Save to Pinterest Our young ones love assembling their own wraps with extra cherry tomatoes while we all gather at the table for a colorful vegan dinner. It turns into a fun hands-on meal every time!
Required Tools
Baking tray Mixing bowls Knife and cutting board Oven
Allergen Information
Contains soy (tofu, soy sauce), sesame (tahini), gluten (wraps or pita unless using gluten-free). Be sure to review all labels if you've sensitivities.
Nutritional Information
Calories: 320 Total Fat: 10 g Carbohydrates: 37 g Protein: 18 g (per serving)
Save to Pinterest This vegan viral recipe remake delivers crowd-pleasing flavor with nourishing, wholesome ingredients. Enjoy every colorful bite and feel good about serving it to everyone at your table.

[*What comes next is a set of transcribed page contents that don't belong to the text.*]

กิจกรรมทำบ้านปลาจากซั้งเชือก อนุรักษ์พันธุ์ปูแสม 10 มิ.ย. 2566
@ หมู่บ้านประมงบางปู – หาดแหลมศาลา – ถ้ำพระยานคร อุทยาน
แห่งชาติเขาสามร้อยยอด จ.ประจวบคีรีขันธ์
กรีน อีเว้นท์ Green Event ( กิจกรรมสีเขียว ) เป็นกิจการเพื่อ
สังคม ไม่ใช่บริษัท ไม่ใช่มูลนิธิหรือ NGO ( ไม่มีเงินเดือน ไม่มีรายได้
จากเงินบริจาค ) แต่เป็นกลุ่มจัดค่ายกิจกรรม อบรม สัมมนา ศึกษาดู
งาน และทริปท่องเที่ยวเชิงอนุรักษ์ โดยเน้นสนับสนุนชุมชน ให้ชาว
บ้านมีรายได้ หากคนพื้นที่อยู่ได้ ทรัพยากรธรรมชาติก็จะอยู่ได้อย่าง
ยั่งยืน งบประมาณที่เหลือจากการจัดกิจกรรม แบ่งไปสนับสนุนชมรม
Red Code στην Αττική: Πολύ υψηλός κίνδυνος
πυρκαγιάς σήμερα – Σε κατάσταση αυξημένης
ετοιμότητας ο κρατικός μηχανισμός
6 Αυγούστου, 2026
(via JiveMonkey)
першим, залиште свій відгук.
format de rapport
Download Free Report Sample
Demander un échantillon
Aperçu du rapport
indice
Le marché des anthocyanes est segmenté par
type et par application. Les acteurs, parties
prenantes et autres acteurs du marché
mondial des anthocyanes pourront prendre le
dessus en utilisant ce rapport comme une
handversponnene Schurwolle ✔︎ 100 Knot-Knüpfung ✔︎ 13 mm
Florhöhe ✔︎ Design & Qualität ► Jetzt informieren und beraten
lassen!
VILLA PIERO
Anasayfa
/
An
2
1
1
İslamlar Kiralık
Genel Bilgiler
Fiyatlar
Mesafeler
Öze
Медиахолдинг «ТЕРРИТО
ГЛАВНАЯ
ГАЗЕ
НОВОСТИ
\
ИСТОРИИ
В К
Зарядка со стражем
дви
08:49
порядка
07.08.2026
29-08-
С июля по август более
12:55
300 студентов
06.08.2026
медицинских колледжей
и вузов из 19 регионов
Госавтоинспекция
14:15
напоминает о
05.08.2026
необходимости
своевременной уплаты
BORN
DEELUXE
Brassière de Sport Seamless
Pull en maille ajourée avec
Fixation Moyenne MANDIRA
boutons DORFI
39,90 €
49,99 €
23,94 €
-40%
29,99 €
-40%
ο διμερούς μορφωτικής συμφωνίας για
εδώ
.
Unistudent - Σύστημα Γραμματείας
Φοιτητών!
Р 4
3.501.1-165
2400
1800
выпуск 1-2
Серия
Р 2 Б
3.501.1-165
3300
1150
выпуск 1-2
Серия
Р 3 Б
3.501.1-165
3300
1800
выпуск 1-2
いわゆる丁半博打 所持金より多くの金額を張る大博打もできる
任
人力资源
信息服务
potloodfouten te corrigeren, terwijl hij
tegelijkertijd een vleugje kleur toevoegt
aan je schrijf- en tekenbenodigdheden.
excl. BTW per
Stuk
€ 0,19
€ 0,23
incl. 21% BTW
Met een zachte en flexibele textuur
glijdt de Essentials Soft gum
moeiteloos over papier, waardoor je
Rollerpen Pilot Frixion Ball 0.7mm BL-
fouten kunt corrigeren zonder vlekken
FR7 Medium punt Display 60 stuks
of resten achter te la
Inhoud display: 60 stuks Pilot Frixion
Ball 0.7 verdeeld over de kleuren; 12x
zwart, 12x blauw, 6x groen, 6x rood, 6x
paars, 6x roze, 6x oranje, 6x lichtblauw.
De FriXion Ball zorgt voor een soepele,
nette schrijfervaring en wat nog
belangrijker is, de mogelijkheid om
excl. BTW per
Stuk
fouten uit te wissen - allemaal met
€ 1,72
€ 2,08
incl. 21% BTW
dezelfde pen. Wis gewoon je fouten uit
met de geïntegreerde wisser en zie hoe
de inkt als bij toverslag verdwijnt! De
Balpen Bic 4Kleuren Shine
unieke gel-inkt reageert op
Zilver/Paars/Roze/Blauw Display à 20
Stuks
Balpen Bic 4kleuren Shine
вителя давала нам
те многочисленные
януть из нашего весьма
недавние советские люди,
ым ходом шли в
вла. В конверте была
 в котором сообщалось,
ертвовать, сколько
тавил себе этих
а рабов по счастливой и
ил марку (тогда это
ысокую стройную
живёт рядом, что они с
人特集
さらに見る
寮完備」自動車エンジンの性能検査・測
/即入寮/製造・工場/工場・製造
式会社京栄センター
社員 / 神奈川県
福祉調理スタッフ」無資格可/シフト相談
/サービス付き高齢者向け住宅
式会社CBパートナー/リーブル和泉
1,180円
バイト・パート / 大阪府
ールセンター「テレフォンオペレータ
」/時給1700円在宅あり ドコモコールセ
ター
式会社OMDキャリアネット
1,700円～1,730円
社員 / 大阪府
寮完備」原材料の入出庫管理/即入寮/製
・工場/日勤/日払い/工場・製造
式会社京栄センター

Answers to Recipe Questions
- → How do I make the tofu extra flavorful?
Marinate pressed tofu cubes in soy sauce, olive oil, lemon juice, and smoked paprika for at least 10 minutes before roasting. This boosts the depth of taste and enhances texture.
- → Can I substitute tofu with another protein?
Tempeh or chickpeas work well as alternatives. Simply marinate and roast them in the same way for a hearty plant-based result.
- → Are gluten-free options available?
Swap whole wheat wraps or pita breads for certified gluten-free varieties to suit your dietary needs, while maintaining flavor and texture.
- → What toppings pair well with this dish?
Add avocado slices, pickled onions, or a splash of hot sauce for extra zest. Fresh herbs like parsley add a vibrant finish.
- → What is the best way to serve?
Serve the wraps warm, filled with roasted tofu and vegetables, drizzled with creamy sauce, and garnished with parsley for optimal taste and presentation.
- → Is this suitable for dairy-free diets?
Yes, the sauce uses unsweetened plant-based yogurt with tahini, making it perfect for vegan and dairy-free lifestyles.